There has been all kinds of speculation as to the specifics of former ESPN Baseball analyst Harold Reynolds' firing.
Misconduct had been sited as the impetus, but details of the alleged infraction had not been conclusive.
Well, it seems that finally, the dark reasons for Reynolds losing his position are coming to light as he seeks wrongful termination proceedings against ESPN.
Harold Reynolds, the former "Baseball Tonight" analyst who is suing ESPN for wrongful termination, said in a court filing yesterday that the network treated him more harshly over a sexual harassment complaint than it treated white employees who engaged in similar types of misbehavior. ESPN and Reynolds, who is black, had been in settlement discussions that did not work out, said Daniel Alterman, a lawyer for Reynolds. Reynolds's filing in state court in Hartford described instances of sexual harassment and lewd and drunken acts by white employees in which the punishment fell far short of termination. Reynolds has said that he only gave a hug to a female intern, who later complained. "ESPN's rush to its decision to terminate Mr. Reynolds was affected by racial bias," the filing said.
Reynolds' lawyers had initially attempted to settle the case in an effort to allow ESPN the chance to avoid the embarrassment of having their racially biased termination history exposed. However, to the dismay of Reynolds and his lawyers, ESPN chose not to meet team Reynolds requests.

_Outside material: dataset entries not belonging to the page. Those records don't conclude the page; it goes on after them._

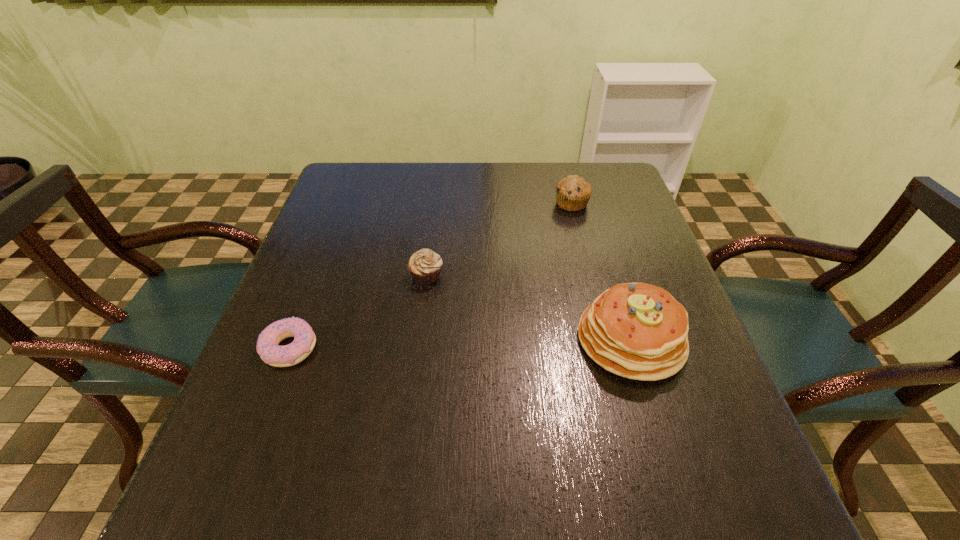 Where is `the tallest object`? This screenshot has width=960, height=540. the tallest object is located at coordinates click(x=639, y=331).

Where is `the taller muffin`? This screenshot has height=540, width=960. the taller muffin is located at coordinates (573, 192).

Where is `the third shortest object`? This screenshot has height=540, width=960. the third shortest object is located at coordinates (573, 192).

The height and width of the screenshot is (540, 960). Identify the location of the nearer muffin. (425, 265).

Image resolution: width=960 pixels, height=540 pixels. What are the coordinates of `the third tallest object` in the screenshot? It's located at (425, 265).

Locate an element on the screen. This screenshot has width=960, height=540. the leftmost object is located at coordinates (268, 347).

The height and width of the screenshot is (540, 960). What are the coordinates of `doughnut` in the screenshot? It's located at click(x=268, y=347).

Find the location of a particular element. The width and height of the screenshot is (960, 540). vacant space situated on the back of the pancake is located at coordinates (606, 259).

You are a GUI agent. You are given a task and a screenshot of the screen. Output one action in this format:
    pyautogui.click(x=<x>, y=<y>)
    Task: Click on the vacant space located 0.250m on the front of the farthest object
    The width and height of the screenshot is (960, 540).
    Given the screenshot: What is the action you would take?
    pyautogui.click(x=590, y=278)

This screenshot has width=960, height=540. I want to click on vacant position located 0.320m on the right of the nearer muffin, so click(581, 275).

In June, a makeup artist for “Cold Pizza,” a defunct talk show, sued ESPN, saying she was fired after complaining about sexual harassment by the host, Jay Crawford, and an analyst, Woody Paige.
It would seem that, when the involved parties are white males, ESPN's course of action is to fire the accuser. For some reason, Reynolds' Negroeness elicited the complete reverse response from the employer.
The incidents listed included one in which an analyst showed a cellphone photograph of his genitals to male and female employees and received a one-week suspension.
Again, interesting. Reynolds imparts an unwelcome hug on a female, and he is canned. And Sean Salisbury reveals his meager pants filler to anyone of any sex with eyes and he is given a weeks vacation.
Most deplorable in all this is ESPN's 'response':
In a statement, ESPN said “Mr. Reynolds’s new claims represent a litigation strategy designed to deflect attention from his own conduct.”
Yes, clearly, referencing the precedents set by ESPN is aimed at deflecting from the fact that Mr. Reynolds upset someone with a hug. It has nothing to do with demonstrating the institutional bias housed within the campus at Bristol. It has nothing to do with clearly and unequivocally showing the world that if you are white and work for ESPN, you can essentially walk around with your pale and shrivelled little sack struggling to poke through the fly of your trousers. If you are white and work for ESPN, you can sexually harass the 'help' and, if they get uppity and complain, you can count on management terminating their existence at the WWL.
It seems ESPN would have us believe Mr. Reynolds is simply trying to cast the dark light of righteousness on the deplorable actions by both the white male 'talent' that harasses and the white male 'management' that covers up for them in an effort to make us forget that as a Negro, he deserves to be fired for hugging a white female.
That is what this is all about.
This is simply a modern edition of the revered American practice of lynching the Negro male that becomes familiar with the white woman.
We applaud Mr. Reynolds and his team of litigators for not simply allowing his body to sway silently in the wind as it hangs from the tree on which ESPN chose to hang him.
The generally accepted corporate separation principle is: you pay for silence.